# Which Video Games to Check Out



## JimmyPoppa (Dec 17, 2018)

Hello,

My girlfriend and I are both composers considering video games. Neither of us plays the games so I'm wondering if you have suggestions about which games to check out to give us a good overview.

FYI: We both have strong music/theory/composition/orchestration, etc., background. Both have DAWs with some libraries and working on our mockup skills. We understand that there is a learning curve for the industry.

Here, I'm just asking for suggestions specifically about which games to check out.

Thanks.

Be Well,

Jimmy


----------



## marin (Dec 17, 2018)

A few staples that come to mind if you have no idea where to start are:

Fantasy - Skyrim
Sci-Fi - Mass Effect 2
FPS - Overwatch

One of my favorite video game scores is from a platformer called Hollow Knight, you should check it out.
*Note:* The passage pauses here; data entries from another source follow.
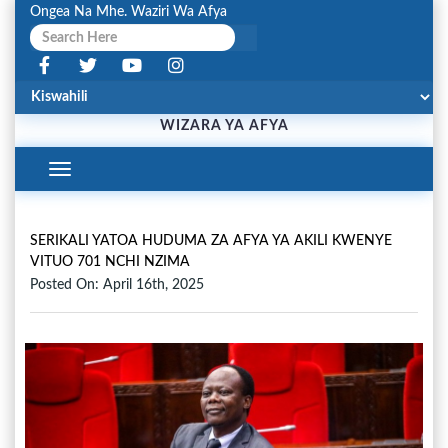
Ongea Na Mhe. Waziri Wa Afya
WIZARA YA AFYA
Toggle
Navigation
SERIKALI YATOA HUDUMA ZA AFYA YA AKILI KWENYE
VITUO 701 NCHI NZIMA
Posted On: April 16th, 2025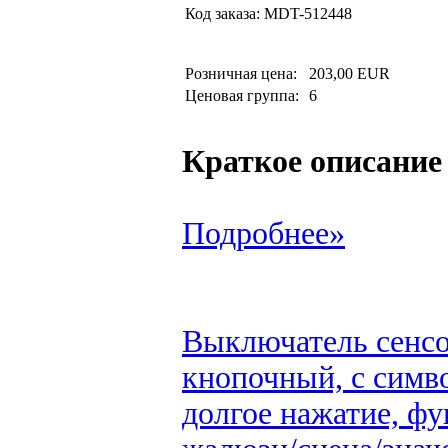
Код заказа:
MDT-512448
Розничная цена:
203,00 EUR
Ценовая группа:
6
Краткое описание
Подробнее»
Выключатель сенсор
кнопочный, с симво
долгое нажатие, ф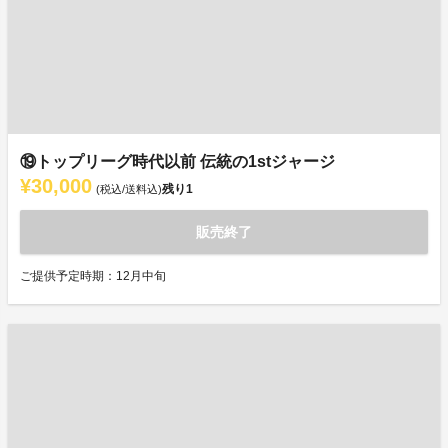
⑲トップリーグ時代以前 伝統の1stジャージ
¥30,000
残り
1
(税込/送料込)
販売終了
ご提供予定時期：12月中旬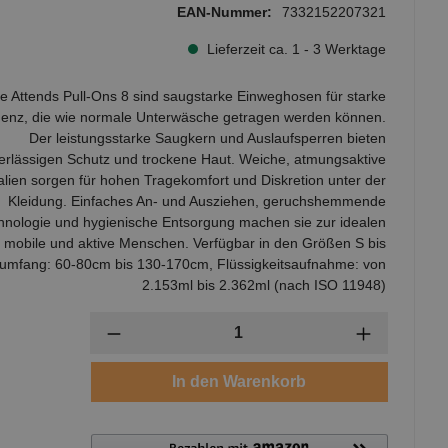
EAN-Nummer:
7332152207321
Lieferzeit ca. 1 - 3 Werktage
ie Attends Pull-Ons 8 sind saugstarke Einweghosen für starke
nenz, die wie normale Unterwäsche getragen werden können.
Der leistungsstarke Saugkern und Auslaufsperren bieten
erlässigen Schutz und trockene Haut. Weiche, atmungsaktive
alien sorgen für hohen Tragekomfort und Diskretion unter der
Kleidung. Einfaches An- und Ausziehen, geruchshemmende
hnologie und hygienische Entsorgung machen sie zur idealen
r mobile und aktive Menschen. Verfügbar in den Größen S bis
tumfang: 60-80cm bis 130-170cm, Flüssigkeitsaufnahme: von
2.153ml bis 2.362ml (nach ISO 11948)
Anzahl
In den Warenkorb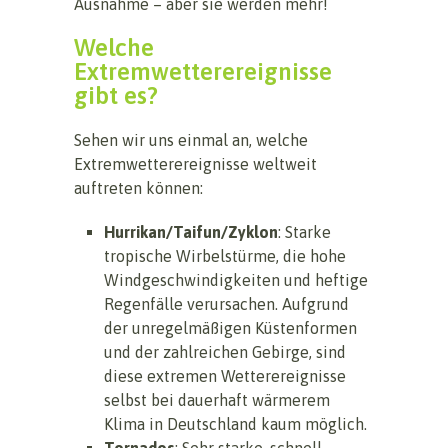
Ausnahme – aber sie werden mehr!
Welche
Extremwetterereignisse
gibt es?
Sehen wir uns einmal an, welche
Extremwetterereignisse weltweit
auftreten können:
Hurrikan/Taifun/Zyklon
: Starke
tropische Wirbelstürme, die hohe
Windgeschwindigkeiten und heftige
Regenfälle verursachen. Aufgrund
der unregelmäßigen Küstenformen
und der zahlreichen Gebirge, sind
diese extremen Wetterereignisse
selbst bei dauerhaft wärmerem
Klima in Deutschland kaum möglich.
Tornados
: Sehr starke, schnell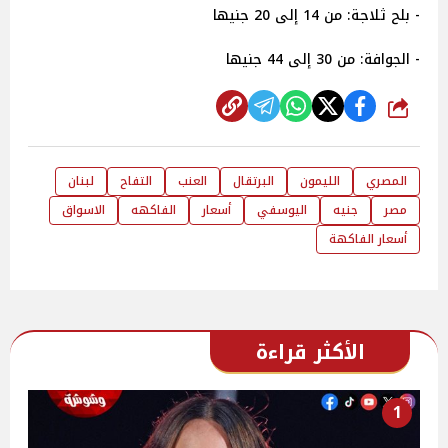
- بلح ثلاجة: من 14 إلى 20 جنيها
- الجوافة: من 30 إلى 44 جنيها
شارك
المصري
الليمون
البرتقال
العنب
التفاح
لبنان
مصر
جنيه
اليوسفي
أسعار
الفاكهه
الاسواق
أسعار الفاكهة
الأكثر قراءة
1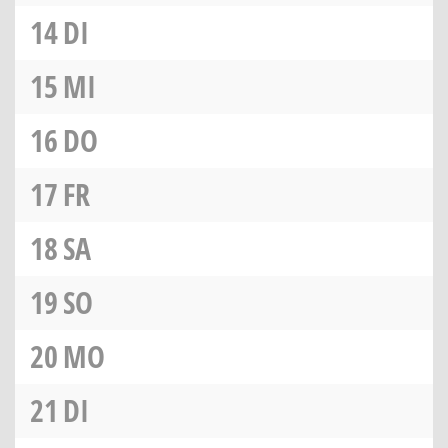
14
DI
15
MI
16
DO
17
FR
18
SA
19
SO
20
MO
21
DI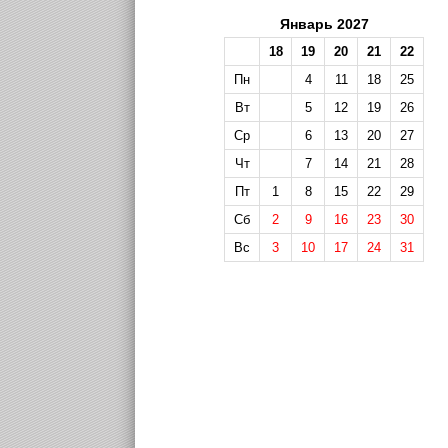
Январь 2027
18
19
20
21
22
Пн
4
11
18
25
Вт
5
12
19
26
Ср
6
13
20
27
Чт
7
14
21
28
Пт
1
8
15
22
29
Сб
2
9
16
23
30
Вс
3
10
17
24
31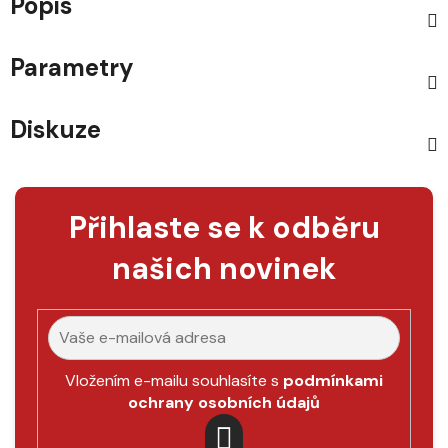
Popis
Parametry
Diskuze
Přihlaste se k odběru
našich novinek
Vložením e-mailu souhlasíte s
podmínkami
ochrany osobních údajů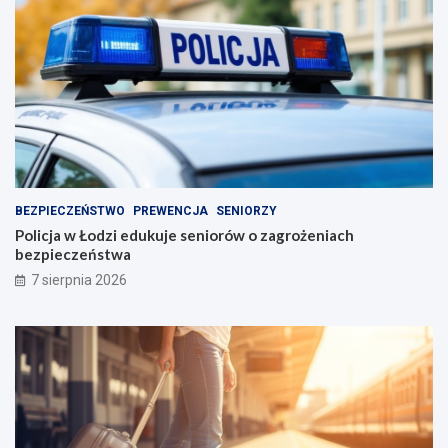
BEZPIECZEŃSTWO
PREWENCJA
SENIORZY
Policja w Łodzi edukuje seniorów o zagrożeniach
bezpieczeństwa
7 sierpnia 2026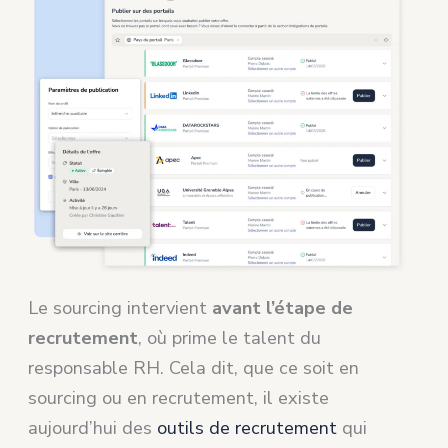
Le sourcing intervient
avant l’étape de
recrutement
, où prime le talent du
responsable RH. Cela dit, que ce soit en
sourcing ou en recrutement, il existe
aujourd’hui des
outils de recrutement
qui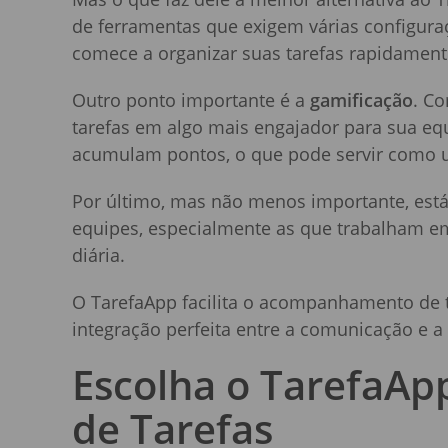
de ferramentas que exigem várias configura
comece a organizar suas tarefas rapidamen
Outro ponto importante é a
gamificação
. C
tarefas em algo mais engajador para sua equ
acumulam pontos, o que pode servir como u
Por último, mas não menos importante, est
equipes, especialmente as que trabalham em
diária.
O TarefaApp facilita o acompanhamento de t
integração perfeita entre a comunicação e a 
Escolha o TarefaAp
de Tarefas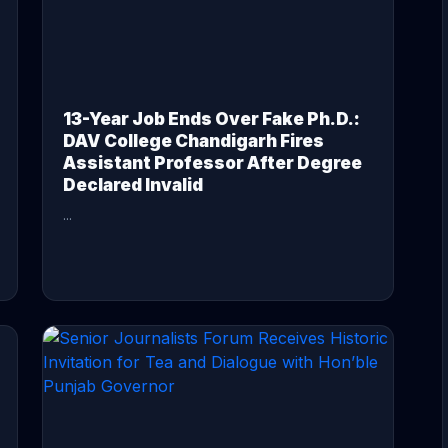
13-Year Job Ends Over Fake Ph.D.:
DAV College Chandigarh Fires
Assistant Professor After Degree
Declared Invalid
...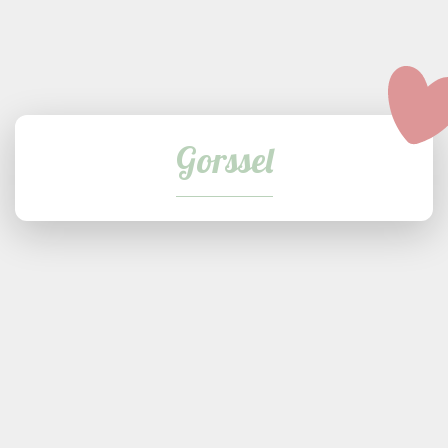
Gorssel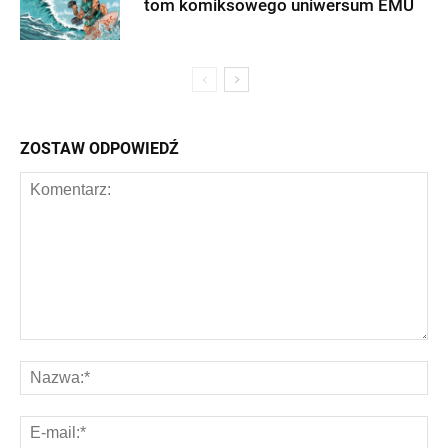
tom komiksowego uniwersum EMU
ZOSTAW ODPOWIEDŹ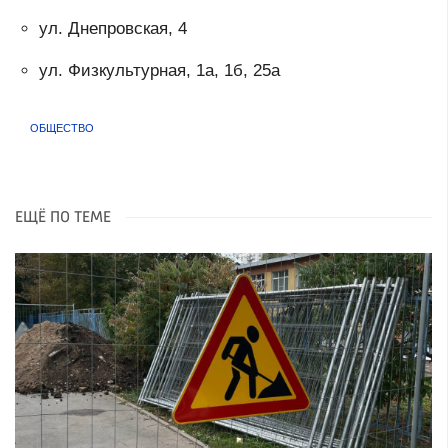
ул. Днепровская, 4
ул. Физкультурная, 1а, 1б, 25а
ОБЩЕСТВО
ЕЩЁ ПО ТЕМЕ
You can't fully appreciate music for games without playing the games and listening to the underlying code or blueprints that drive the musical systems -- when certain layers crossfade in, what game states trigger what tracks, etc.

EDIT: I'm also playing Fallout 76 which, despite the reviews of the game, has some really nice ambient music. Worth checking out


----------



## paularthur (Dec 17, 2018)

Final Fantasy 7, Final Fantasy 15, The Elder Scrolls (), The Witcher, Monument Valley. Honorable mention Doom.


----------



## Confuzzly (Dec 17, 2018)

Ori and the Blind Forest, Abzu, and Journey are my personal top three.


----------



## Guffy (Dec 17, 2018)

Ori and the blind forest, The Witcher 3, Skyrim, World of Warcraft, Guild Wars and Assassins Creed IV are a few i like


----------



## MartinH. (Dec 17, 2018)

JimmyPoppa said:


> Neither of us plays the games so I'm wondering if you have suggestions about which games to check out to give us a good overview.





JimmyPoppa said:


> Here, I'm just asking for suggestions specifically about which games to check out.



How do you intend to "check them out", do you want to play them yourself or watch a "let's play" of them on youtube? E.g. I think the Dark Souls series is great and has music worth checking out, but if you two aren't experienced gamers you frankly have no chance of beating any of the games in the series. They are pretty hard. And the music only plays during boss fights where you'll have trouble focusing on the music and it's also not very dynamically adapting to what's happening.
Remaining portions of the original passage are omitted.